* _TASK ITEM_
Reproduce the records below exactly, but leave their pictures out of the copy.

── RECORDED INFORMATION

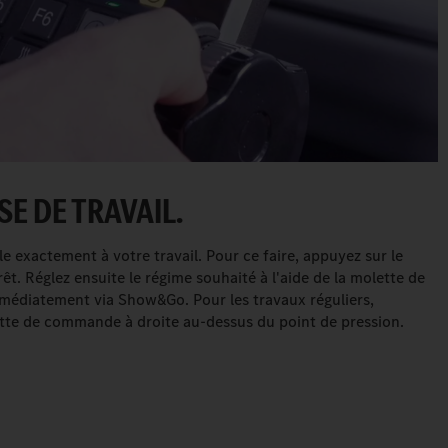
SE DE TRAVAIL.
 exactement à votre travail. Pour ce faire, appuyez sur le
t. Réglez ensuite le régime souhaité à l'aide de la molette de
édiatement via Show&Go. Pour les travaux réguliers,
olette de commande à droite au-dessus du point de pression.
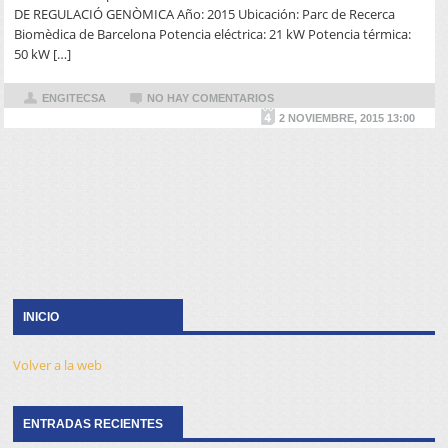
DE REGULACIÓ GENÒMICA Año: 2015 Ubicación: Parc de Recerca
Biomèdica de Barcelona Potencia eléctrica: 21 kW Potencia térmica:
50 kW […]
ENGITECSA
NO HAY COMENTARIOS
2 NOVIEMBRE, 2015 13:00
INICIO
Volver a la web
ENTRADAS RECIENTES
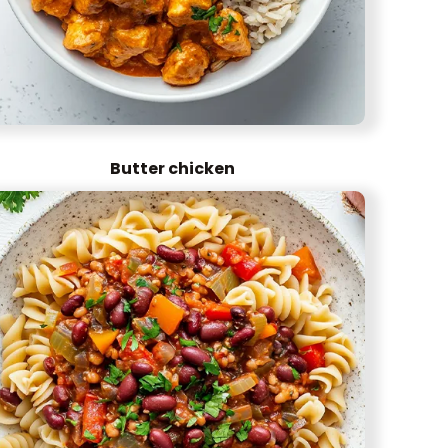
Butter chicken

────

* _TASK RESPONSE_
SE DE TRAVAIL.
 exactement à votre travail. Pour ce faire, appuyez sur le
t. Réglez ensuite le régime souhaité à l'aide de la molette de
édiatement via Show&Go. Pour les travaux réguliers,
olette de commande à droite au-dessus du point de pression.
DE REGULACIÓ GENÒMICA Año: 2015 Ubicación: Parc de Recerca
Biomèdica de Barcelona Potencia eléctrica: 21 kW Potencia térmica:
50 kW […]
ENGITECSA
NO HAY COMENTARIOS
2 NOVIEMBRE, 2015 13:00
INICIO
Volver a la web
ENTRADAS RECIENTES
Butter chicken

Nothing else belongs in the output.